Question

Let M be the mid-point of the side AB of the equilateral triangle ABC having side length 2 units. P is a mid-point on BC such that 'AP+PM' is minimum. If the value of 'AP+PM' is $\sqrt{b}$ then the value of b-7 is equal to _____

Answer 1

0

Answer 2

To find the minimum value of AP + PM, where P is a point on the line segment BC, we use the reflection principle.

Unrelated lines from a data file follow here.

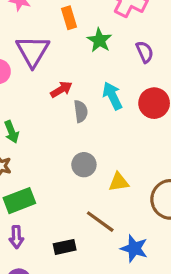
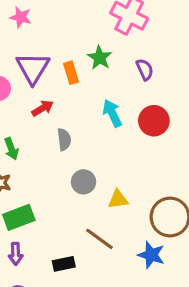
orange rectangle: (69, 18) -> (71, 73), moved
red arrow: (61, 89) -> (43, 108), moved
gray semicircle: (81, 111) -> (64, 139), moved
blue star: (134, 248) -> (151, 255), moved

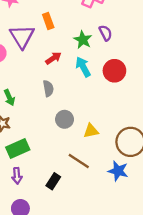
green star: (100, 58) -> (83, 40), moved
orange rectangle: (71, 73) -> (48, 21), moved
red arrow: (43, 108) -> (53, 58), moved
black rectangle: (64, 264) -> (53, 181), turned -42

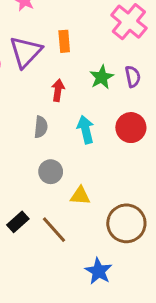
red arrow: (53, 58) -> (58, 90), turned -63
cyan arrow: (83, 67) -> (86, 130), moved
blue star: (118, 171) -> (99, 271), moved
black rectangle: (53, 181) -> (18, 222), moved

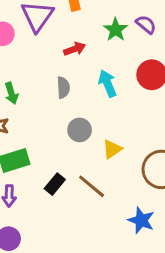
purple semicircle: (133, 77) -> (146, 24), turned -30
red arrow: (58, 90) -> (75, 49), turned 70
yellow triangle: (80, 196) -> (112, 149), turned -30

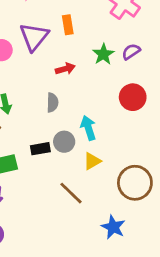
purple semicircle: (146, 24) -> (131, 52), turned -78
cyan arrow: (108, 83) -> (88, 128), moved
black rectangle: (55, 184) -> (40, 149), moved, turned 36

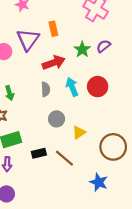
red arrow: (65, 69) -> (54, 63), size x1.5
red circle: (133, 97) -> (98, 87), moved
cyan arrow: (88, 128) -> (72, 87), moved
black rectangle: (40, 149) -> (39, 153), moved

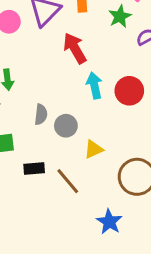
green star: (82, 50) -> (120, 16), moved
red arrow: (54, 63) -> (75, 48), turned -110
gray semicircle: (46, 89) -> (41, 114), moved

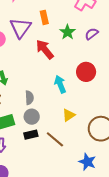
green star: (120, 16) -> (67, 32), moved
cyan arrow: (94, 85) -> (60, 84), moved
gray circle: (66, 126) -> (32, 117), moved

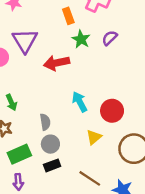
orange rectangle: (44, 17) -> (68, 16), moved
red arrow: (45, 49) -> (57, 63), turned -55
red circle: (86, 72) -> (112, 111), moved
brown line: (55, 139) -> (90, 178), moved

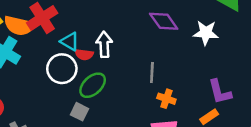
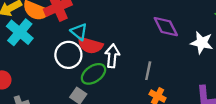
white arrow: (104, 45) -> (112, 56), moved
red semicircle: (84, 55) -> (90, 45), size x1.5

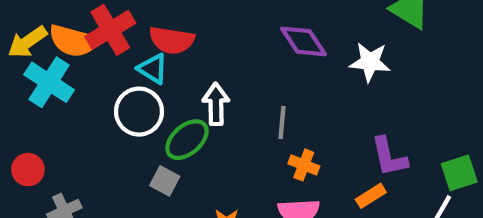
red semicircle: (90, 45) -> (172, 40), moved

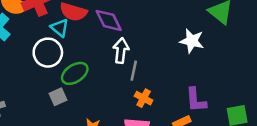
purple diamond: (304, 41) -> (109, 20), moved
white arrow: (216, 104) -> (121, 51), moved
gray square: (165, 181) -> (58, 97), turned 30

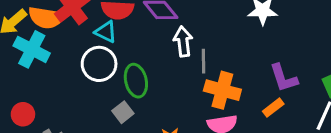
green ellipse: (75, 73) -> (136, 81), turned -56
orange cross: (144, 98) -> (222, 90), size x1.6

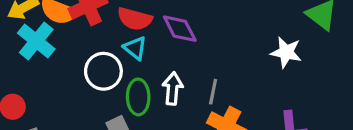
cyan triangle: (106, 32) -> (135, 48), moved
white arrow: (183, 42) -> (173, 89), moved

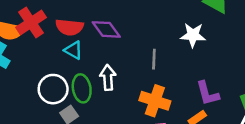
white circle: (103, 71) -> (53, 89), moved
gray line: (213, 92) -> (154, 59), moved

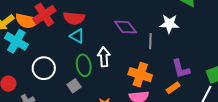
purple diamond: (106, 29) -> (125, 27), moved
gray line: (154, 59) -> (150, 41), moved
white circle: (53, 89) -> (44, 68), moved

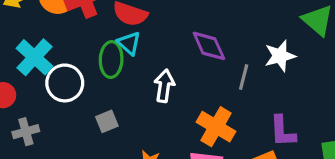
white star: (169, 24) -> (280, 56), turned -30
cyan cross: (16, 41) -> (34, 57), moved
green ellipse: (84, 65) -> (111, 60), moved

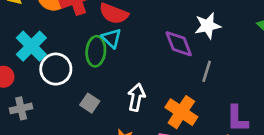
white star: (280, 56) -> (208, 26), moved
white arrow: (164, 86) -> (136, 97), moved
gray square: (107, 121) -> (90, 103), turned -36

1. Reflection Principle: Reflect point M across the line BC to get M'. The sum AP + PM will be minimum when A, P, and M' are collinear, and the minimum value will be the straight-line distance AM'.

2. Set up Coordinate System: Let C be the origin (0,0). Since the triangle ABC is equilateral with side length 2 units, the coordinates of B will be (2,0). The coordinates of A can be found using trigonometry: A = (side length * cos(60°), side length * sin(60°)) A = (2 * 1/2, 2 * $\sqrt{3}/2$) A = (1, $\sqrt{3}$)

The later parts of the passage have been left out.